Finalmente ocurrió lo inevitable. Las aguas crecieron sobre la orilla y de pronto un fuerte
torrente de olas se despeñó contra su cuidadosamente construida hondonada y barrió después
con el castillo de sus sueños. David se detuvo allí, arena y agua corriendo por sus dedos,
mirando con triste incredulidad cómo su formidable castillo había desaparecido en la misma
arena de la que estaba construido. Las torres se habían derrumbado, el foso había sido anegado y
las banderas yacían mustias en la arena.
¿Una triste historia? Quizás. Pero nunca tan triste como el hecho de que esa historia refleja
la era en la que estamos viviendo. Como David, nosotros estamos muy ocupados en el
compromiso de construir los castillos de arena de nuestros propios sueños. Y parecemos estar
completamente ajenos al sol que se oculta, a las nubes que se forman y a la cercanía inexorable
de las olas.
Sin duda la ola más destructiva que se ha lanzado contra las ya erosionadas arenas de
nuestra cultura es la fuerza de la marea que ha barrido a Norteamérica desde la "era de Piséis"
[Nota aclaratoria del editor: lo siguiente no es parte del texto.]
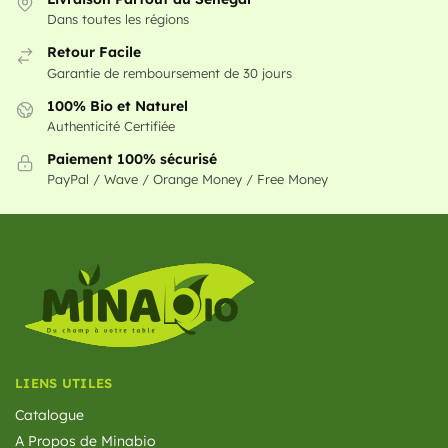
Dans toutes les régions
Retour Facile
Garantie de remboursement de 30 jours
100% Bio et Naturel
Authenticité Certifiée
Paiement 100% sécurisé
PayPal / Wave / Orange Money / Free Money
LIENS UTILES
Catalogue
A Propos de Minabio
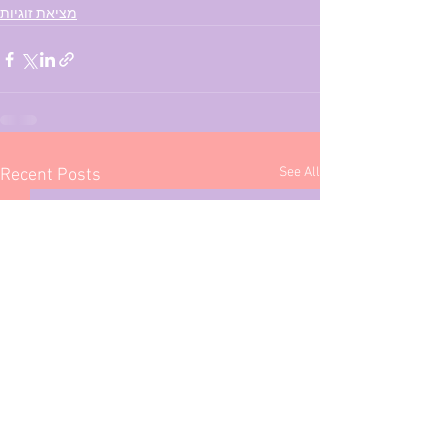
מציאת זוגיות
See All
Recent Posts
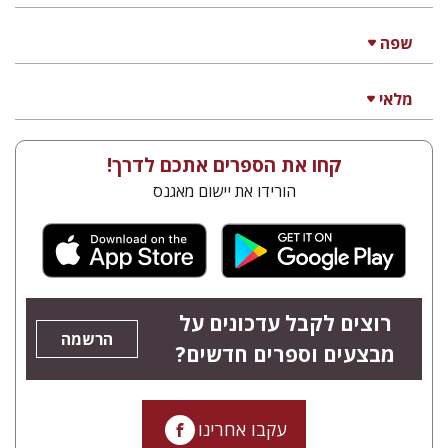
שפה
מלאי
קחו את הספרים אתכם לדרך!
הורידו את יישום מאגנס
רוצים לקבל עדכונים על
הרשמה
מבצעים וספרים חדשים?
עקבו אחרינו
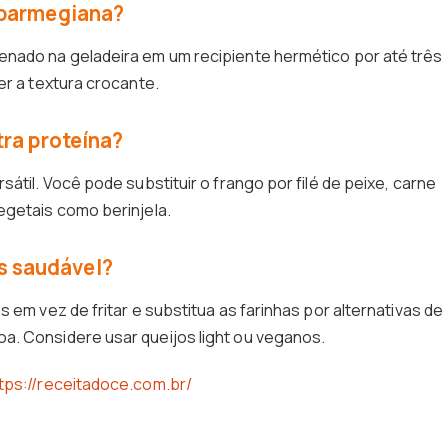
 parmegiana?
enado na geladeira em um recipiente hermético por até três
er a textura crocante.
tra proteína?
átil. Você pode substituir o frango por filé de peixe, carne
egetais como berinjela.
s saudável?
 em vez de fritar e substitua as farinhas por alternativas de
a. Considere usar queijos light ou veganos.
tps://receitadoce.com.br/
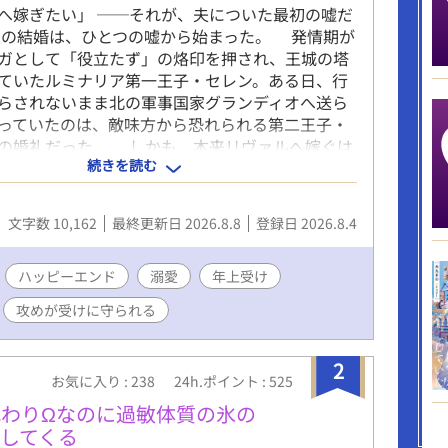
へ嫁ぎたい」 ──それが、夫についた最初の嘘だ
の結婚は、ひとつの嘘から始まった。 発情期が
ガとして「役立たず」の烙印を押され、王城の塔
ていたルミナリア第一王子・セレン。ある日、行
らされないまま北の軍事国家グランディオへ送ら
っていたのは、敵味方から恐れられる第二王子・
の婚礼だった。 しかも、本来リヴァルへ嫁ぐは
続きを読む
は妹の第四王女。相手が自分ではなかったと知っ
、この婚姻が破談になれば国同士の関係まで崩れ
咄嗟に告げる。 「私が望んで、貴方の元へ嫁いで
文字数 10,162
最終更新日 2026.8.8
登録日 2026.8.4
」 もちろん、嘘だった。 ところが「誰が相手
い」と言い放ったリヴァルは、噂に聞く暴君とは
ていた。セレンに無理を強いることも、役立たず
ハッピーエンド
溺愛
年上受け
もない。それどころか誰にも必要とされないと思
攻めが受けに守られる
レンの魔法は、リヴァルと共に戦うことで思いが
発揮していく。 食事を共にし、剣を教わり、戦
守るうち、形だけだった夫婦の距離も少しずつ変
2
お気に入り : 238
24h.ポイント : 525
。 国のためなら、自分などどうなってもいいと
セレン。婚姻など誰としても同じだと思っていた
わりΩなのに過敏体質の氷の
 やがて二人は次第に仲を深め、そして気付く。
してくる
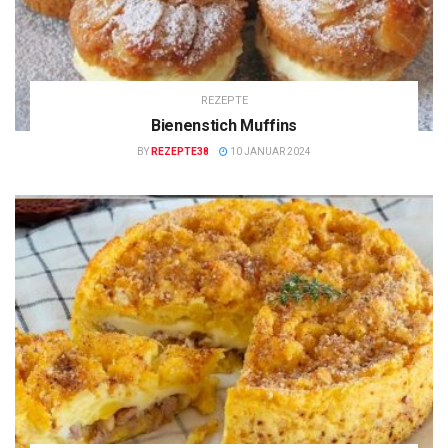
REZEPTE
Bienenstich Muffins
BY
REZEPTE38
10 JANUAR 2024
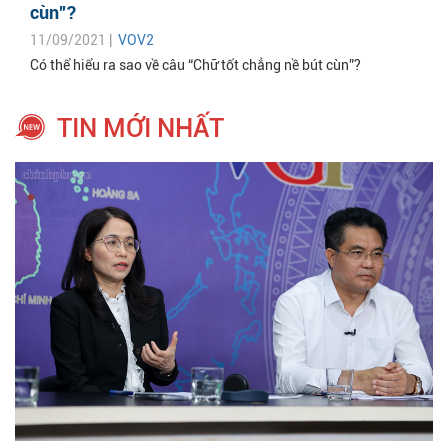
cùn”?
11/09/2021 |
VOV2
Có thể hiểu ra sao về câu “Chữ tốt chẳng nề bút cùn”?
TIN MỚI NHẤT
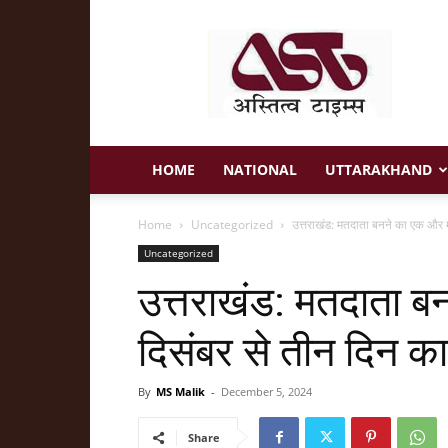
Astitva
Times
HOME
NATIONAL
UTTARAKHAND
Home
Uncategorized
उत्तराखंड: मतदाता बनने का एक और म
Uncategorized
उत्तराखंड: मतदाता ब
दिसंबर से तीन दिन क
By
MS Malik
-
December 5, 2024
Share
(la supuesta era del cristianismo) hasta la llamada "era de Acuario".
Sin que se haya disparado un solo tiro, Norteamérica ha sido convertida a una nueva
religión, una religión en la cual la humanidad se ha promovido a sí misma a la altura de la
divinidad. Uno apenas puede olvidar la temeraria proclamación que en la película para la
televisión, Out on a Limb, hiciera Shirley MacLaine. Con sus brazos alargados hacia el cielo,
erguida en las costas de Malibú, gritó a toda voz, "!Yo soy Dios!"
Durante los últimos años, el misticismo oriental y el ocultismo, junto a multitudes de
grupos sectarios, han ganado un alarmante nivel de credibilidad en los Estados Unidos. De las
ciencias de la menta hasta el movimiento de la Nueva Era, los norteamericanos estamos siendo
constantemente bombardeados por la idea de que "todos somos uno, todo es Dios y el hombre es
Dios".
Uno pensaría que la gente que profesa el nombre de Cristo debería estar opuesta a
considerar tales sentimientos. Pero tristemente, eso no es actualmente cierto. Las ondas radiales
y televisivas están invadidas por una nueva legión de maestros religiosos que toman gran placer
en proclamar sus propias deidades, y todo mientras usan el nombre de Cristo.
Los maestros de la Fe gozosamente promueven esto y más. En su universo vuelto al revés,
el hombre es elevado a la deidad, mientras que DIOS es degradado al nivel de la servidumbre;
Satanás es exaltado a la órbita de Dios, mientras a Cristo lo hunden en las entrañas de la tierra.